Alaris Royalty Corp. (CNW Group/Alaris Royalty Corp.)

Alaris made three investments in the fourth quarter of 2019: (i) a $10.5 million follow-on contribution (the "Unify Follow-On") into an existing partner, Unify Consulting LLC ("Unify"); (ii) a $6.0 million contribution (the "Stride Contribution") into a new partner, Stride Consulting LLC ("Stride");  and (iii) a $1.0 million follow-on contribution (the "PFGP Follow-On") in to Planet Fitness Growth Partners, LLC ("PFGP"), which was part of a previous commitment of capital of up to $8.0 million (the remaining $7.0 million is expected to be contributed throughout 2020).  Alaris is also announcing today the redemption of all of the units (the "SBI Units") in Sales Benchmark Index LLC ("SBI") for total gross proceeds of $91.3 million (the "SBI Gross Proceeds").  Lastly, Alaris continues to work on the anticipated redemption (the "Sandbox Redemption") of Alaris' units and repayment of debt held in Sandbox Acquisitions, LLC ("Sandbox"). 

"With the investments Alaris made in Q4 2019, gross capital deployment for the year ended at approximately CAD$194.0 million, a record for the company.  Given the robust deployment landscape that we continue to see, we are pleased to have also realized such a significant return on the redemption of our units in SBI. Alaris has a strong balance sheet, which now includes over CAD$215.0 million of undrawn capacity on its credit facility to fund capital deployment opportunities in 2020," said Steve King, President and CEO, Alaris Royalty Corp.

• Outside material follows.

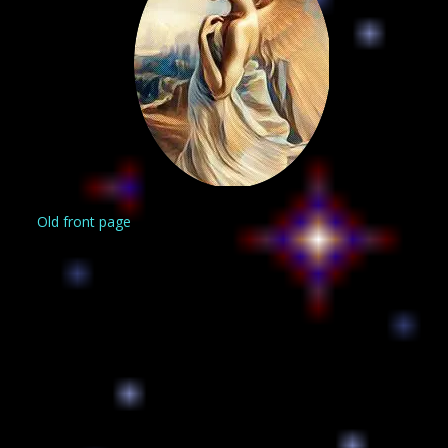
Old front page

Follow-on Investment - Unify

In addition to the $10.5 million Unify Follow-On, the transaction also included an exchange (the "Unit Exchange") of Alaris' existing preferred units in Unify, which were valued at $14.5 million (original cost of $12.5 million).  As a result of the Unify Follow-On and Unit Exchange (collectively the "Unify Investment") Alaris received new units in Unify worth a total of $25.0 million.  To date, Alaris has generated an IRR of 20% on its investment in Unify.  The Unify Investment closed on December 17, 2019.

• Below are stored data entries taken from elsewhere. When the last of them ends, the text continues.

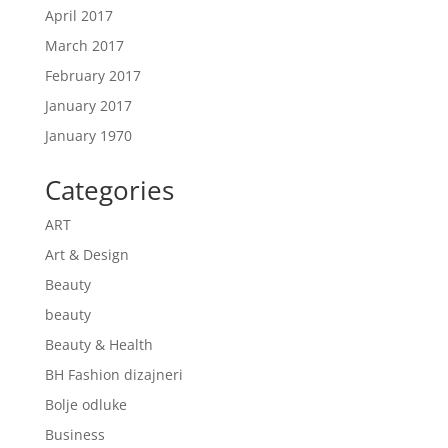
April 2017
March 2017
February 2017
January 2017
January 1970
Categories
ART
Art & Design
Beauty
beauty
Beauty & Health
BH Fashion dizajneri
Bolje odluke
Business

The Unify Investment will result in an annualized distribution to Alaris of $3.3 million (the "Unify Distribution").  The Unify Distribution will have a payment in kind ("PIK") feature, pursuant to which Unify can elect to PIK up to 2.0% of Alaris' invested capital and any such PIK'd amounts will accrue at the rate equal to the current yield of the Unify Distribution.  Commencing on January 1, 2021, the Unify Distribution will be adjusted annually based on the percentage change in net revenue year over year subject to a collar of 5%.  The proceeds from the Unify Investment were used to achieve capital goals for Unify equity holders and to fund future growth as the company continues growing in new markets.  Over the past three years Unify has expanded its operations from offices in Seattle to now also include offices in San Francisco, San Jose and Sioux Falls as well as three new markets expected to open in the next 18 months. 

Based on Alaris' review of Unify's internal pro forma financial results for the most recent trailing twelve-month period in 2019, Unify would have an Earnings Coverage Ratio between 1.2x to 1.5x, after giving effect to the Unify Investment, other changes to Unify's capital structure as well as unfinanced growth capital expenditures. 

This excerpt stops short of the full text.